कमलाकुच चूचुक कुङ्कमतो
नियतारुणि तातुल नीलतनो |
कमलायत लोचन लोकपते
विजयीभव वेङ्कट शैलपते ||
Oh Lord whose matchless dark hued body is always rendered red with the vermilion marks from the breasts of Lakshmi ! Victory be always to Thee!
There is no guilt or shame associated with sex in Hindu culture. However, in her desire to be with Krishna, Andal's boldness is startling.
The desire for union with opposite sex and the desire of union with the Ultimate both involve going beyond the narrow physical boundaries of self. Love, therefore, becomes a perfect symbol for spiritual yearning. Both are are deeply personal, and constitute a lonely, mysterious journey away from worldliness.
Perhaps, the best metaphor that can be used for the true spiritual satiation is sex, both are deeply individualistic, mysterious yet socially significant activities.

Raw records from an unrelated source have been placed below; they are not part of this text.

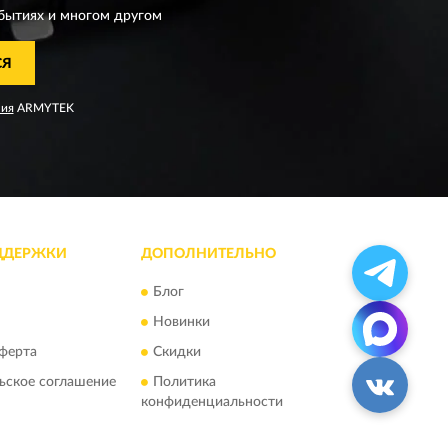
бытиях и многом другом
СЯ
ния
ARMYTEK
ДДЕРЖКИ
ДОПОЛНИТЕЛЬНО
Блог
Новинки
ферта
Скидки
ьское соглашение
Политика
конфиденциальности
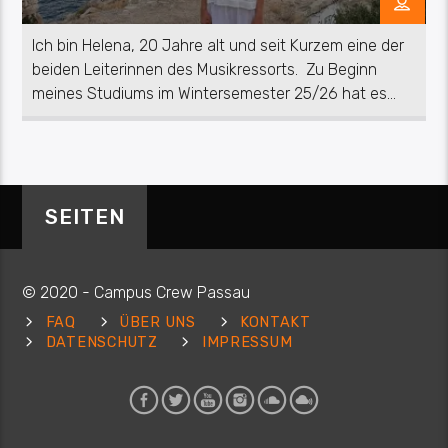
Ich bin Helena, 20 Jahre alt und seit Kurzem eine der
beiden Leiterinnen des Musikressorts. Zu Beginn
meines Studiums im Wintersemester 25/26 hat es
mich prompt zur Campuscrew ins Musikressort
verschlagen – und da möchte ich so schnell auch
nicht wieder weg. Zusammen mit Isa sorge ich jetzt
dafür, dass im Radio immer genau die […]
SEITEN
© 2020 - Campus Crew Passau
FAQ
ÜBER UNS
KONTAKT
DATENSCHUTZ
IMPRESSUM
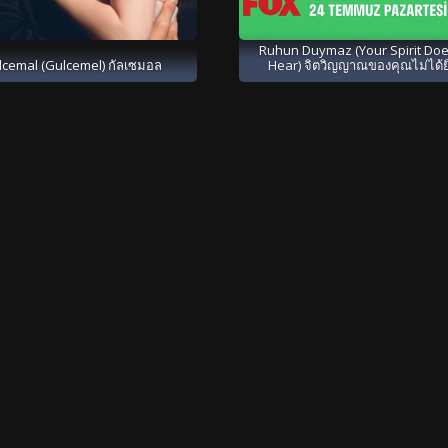
Ruhun Duymaz (Your Spirit Doe
lcemal (Gulcemel) กัลเซมอล
Hear) จิตวิญญาณของคุณไม่ได้ย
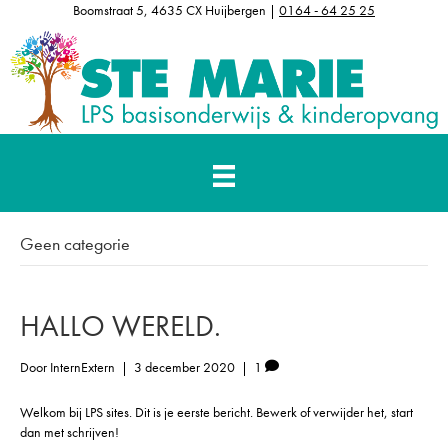
Boomstraat 5, 4635 CX Huijbergen |
0164 - 64 25 25
Geen categorie
HALLO WERELD.
Door
InternExtern
|
3 december 2020
|
1
Welkom bij LPS sites. Dit is je eerste bericht. Bewerk of verwijder het, start
dan met schrijven!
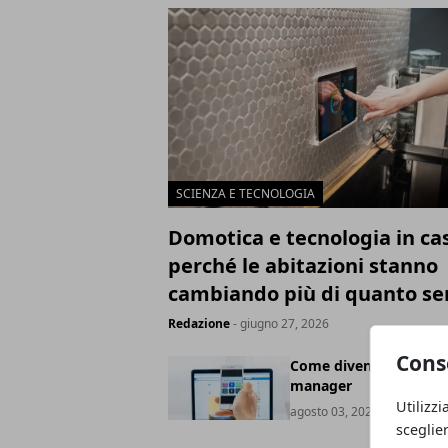
SCIENZA E TECNOLOGIA
Domotica e tecnologia in ca
perché le abitazioni stanno
cambiando più di quanto s
Redazione
- giugno 27, 2026
Cons
Come diventare social
manager
Utilizzi
agosto 03, 2021
sceglie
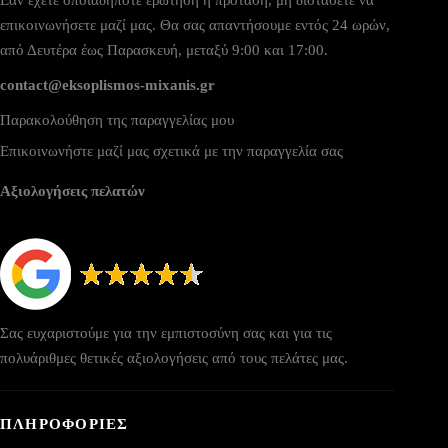
επικοινωνήσετε μαζί μας. Θα σας απαντήσουμε εντός 24 ωρών,
από Δευτέρα έως Παρασκευή, μεταξύ 9:00 και 17:00.
contact@eksoplismos-mixanis.gr
Παρακολούθηση της παραγγελίας μου
Επικοινωνήστε μαζί μας σχετικά με την παραγγελία σας
Αξιολογήσεις πελατών
Σας ευχαριστούμε για την εμπιστοσύνη σας και για τις
πολυάριθμες θετικές αξιολογήσεις από τους πελάτες μας.
ΠΛΗΡΟΦΟΡΙΕΣ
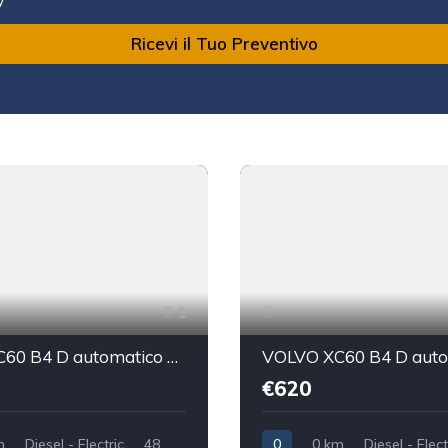
Ricevi il Tuo Preventivo
1
VOLVO XC60 B4 D automatico Plus Dark Sport utility vehicle 5-door (Euro 6D)
€620
m
Diesel - Electric
48
0
0 km
Diesel - Elect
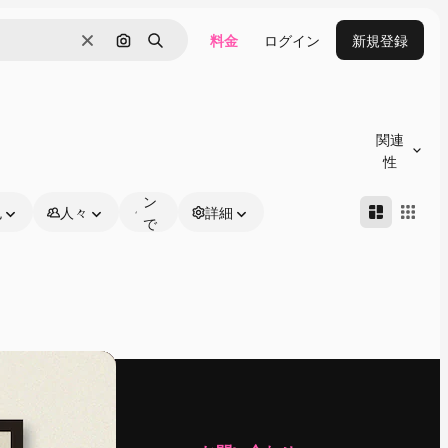
料金
ログイン
新規登録
消去
画像で検索
検索
オ
ン
関連
ラ
性
イ
ン
色
人々
詳細
で
編
集
可
能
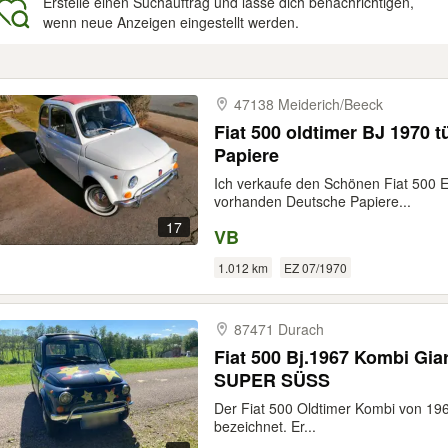
Erstelle einen Suchauftrag und lasse dich benachrichtigen,
wenn neue Anzeigen eingestellt werden.
gebnisse
47138 Meiderich/​Beeck
Fiat 500 oldtimer BJ 1970 
Papiere
Ich verkaufe den Schönen Fiat 500 
vorhanden Deutsche Papiere...
17
VB
1.012 km
EZ 07/1970
87471 Durach
Fiat 500 Bj.1967 Kombi Gia
SUPER SÜSS
Der Fiat 500 Oldtimer Kombi von 1967 
bezeichnet. Er...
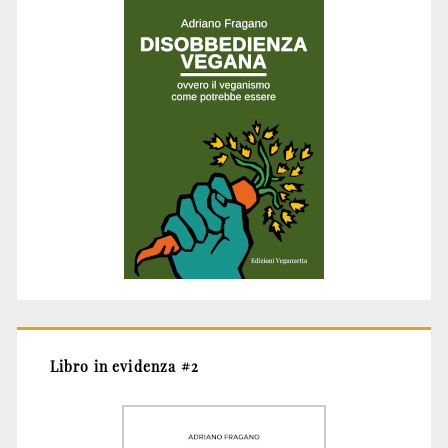
Libro in evidenza #2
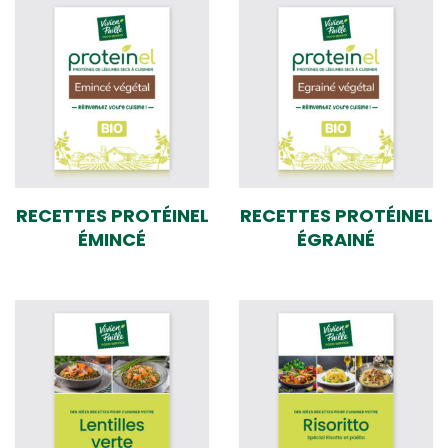
RECETTES PROTÉINEL
RECETTES PROTÉINEL
ÉMINCÉ
ÉGRAINÉ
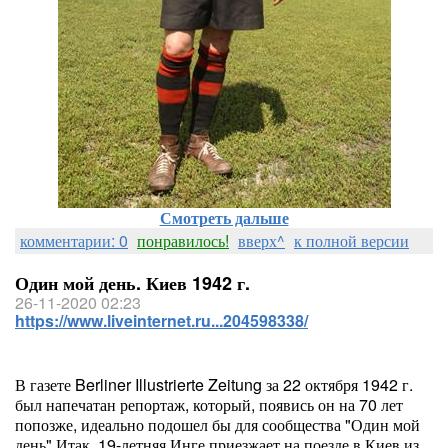
Смотреть дальше
комментарии: 0
понравилось!
вверх^
к полной версии
Один мой день. Киев 1942 г.
26-11-2020 02:23
https://www.liveinternet.ru...204598338/
В газете Berliner Illustrierte Zeitung за 22 октября 1942 г.
был напечатан репортаж, который, появись он на 70 лет
попозже, идеально подошел бы для сообщества "Один мой
день".Итак, 19-летняя Инге приезжает на поезде в Киев из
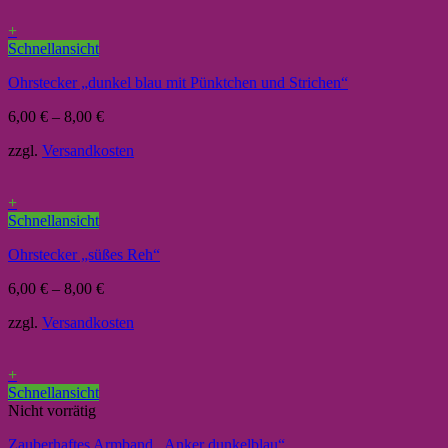
+
Schnellansicht
Ohrstecker „dunkel blau mit Pünktchen und Strichen“
6,00
€
–
8,00
€
zzgl.
Versandkosten
+
Schnellansicht
Ohrstecker „süßes Reh“
6,00
€
–
8,00
€
zzgl.
Versandkosten
+
Schnellansicht
Nicht vorrätig
Zauberhaftes Armband „Anker dunkelblau“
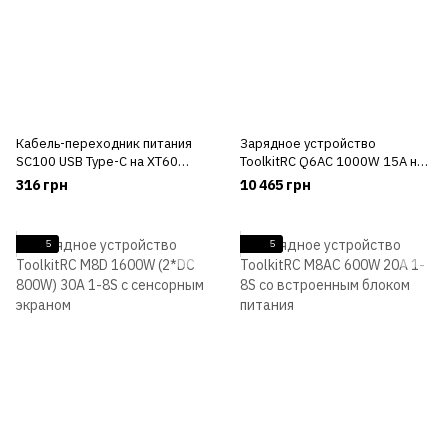
Кабель-переходник питания
Зарядное устройство
SC100 USB Type-C на XT60
ToolkitRC Q6AC 1000W 15A на
50см
4 канала 1-6S
316 грн
10 465 грн
5
5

Camile Paglia says, “The background from which and against which our ideas of God were formed, nature, including sex, since “sex is a subset to nature”, remains the supreme moral problem”. The western culture, perhaps for this reason, tried to suppress both.
On the other hand, symbolism of sex and nature abound in Hindu religious literature. Both become the instruments to the divine when one is on the path of Moksha.
In Indian tradition, God is not the juxtaposition to Satan. God is not one side of the the good versus evil, order versus chaos, holy versus sinful dichotomy.
Krishna is beyond the worldly distinctions and differences. All the great contradictions of the world get resolved and become one as they reach Krishna. Krishna is Satyam, Shivam, Sundaram. The Ultimate Truth is the ultimate unifier, immensely beneficial and immensely beautiful.
For sustenance of the world, Dharma is paramount, the differentiation between good and bad, helpful and harmful, right and wrong is necessary, control over bodily impulses is necessary. But for Andal who has long forsaken this world, aiming for Moksha, every impulse only takes her closer and closer to her Krishna.
Integrating contradictions is at the core of the Hindu philosophy. One example is the contradiction between Dharma (which requires discrimination and differentiation between good and bad) and Moksha (which requires an inclusive consciousness towards the whole universe).
Conventional notions of good and bad, desirable and undesirable keep changing with time. They learn, interact and mix with each other. They shed some facets and gain new ones. One’s Dharma is never static. The correct course of action always depends on the situation. After fulfilling important duties of life, the Dharma of a man becomes to strive for Moksha.
Regardless of which path a person takes, he may still reach Hari, given that, the path is pursued with selflessness, such that aham becomes more and more inclusive towards the whole universe.
On the other hand, any path, good or bad, if not pursued with selflessness, a man’s aham (ego) can expand so much as to destroy the whole universe for own pleasure.
In her expression for the longing for Krishna, Andal is as radical in shunning the socially-desirable path as are the aghoris in Varanasi. Yet, she remains popular among young girls who sing her songs joyfully during the winter festival season of Margazhi.
त्वयि मयि चान्यत्रैको विष्णु-
र्व्यर्थं कुप्यसि मय्यसहिष्णुः ।
भव समचित्तः सर्वत्र त्वं
वाञ्छस्यचिराद्यदि विष्णुत्वम् ॥
“In me, in you and in everything, none but the same Vishnu dwells. Your anger and impatience is meaningless. If you wish to attain the status of Vishnu, have equanimity, always.”